In 2014, his edited (co-edited by Frank Polzenhagen, Stefanie Vogelbacher, and Sonja Kleinke) volume entitled Cognitive Explorations into Metaphor and Metonymy was published by Peter Lang.

On 30 June 2018, he gave a plenary speech at the Hong Kong Polytechnic University.

On 6 July 2009, he gave a lecture on "Human universals. The Need for Metaphor." at the Centre de Cultura Contemporània de Barcelona.

On 28 August 2022, he was invited by the Magyar Katolikus Rádió (Hungarian Catholic Radio) to talk about cognitive linguistics.

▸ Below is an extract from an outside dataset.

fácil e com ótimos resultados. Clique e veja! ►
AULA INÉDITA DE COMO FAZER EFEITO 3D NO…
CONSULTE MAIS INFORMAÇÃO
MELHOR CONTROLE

Kövecses is a member of the Academia Europaea.

== Sports career ==
He started his sports career in Újpest. However, in 1964 he was signed by Újpest's arch-rival Ferencváros. In 1965, he was a member of the national team. Between 1964 and 1978, he was a permanent team member of Ferencváros playing in the Országos Bajnokság I (men's water polo). In 1978, he won the LEN Cup Winners' Cup with Ferencváros. He won a bronze medal at the 1970 Summer Universiade with the national team.

== Major works ==
The following manuscripts are the most cited according to Google Scholar.

- Kövecses, Z. (2010). Metaphor: A practical introduction. Oxford University Press.
- Kövecses, Z. (2005). Metaphor in culture: Universality and variation. Cambridge University Press.
- Kövecses, Z. (2000). Metaphor and emotion: Language, culture, and body in human feeling. Cambridge University Press.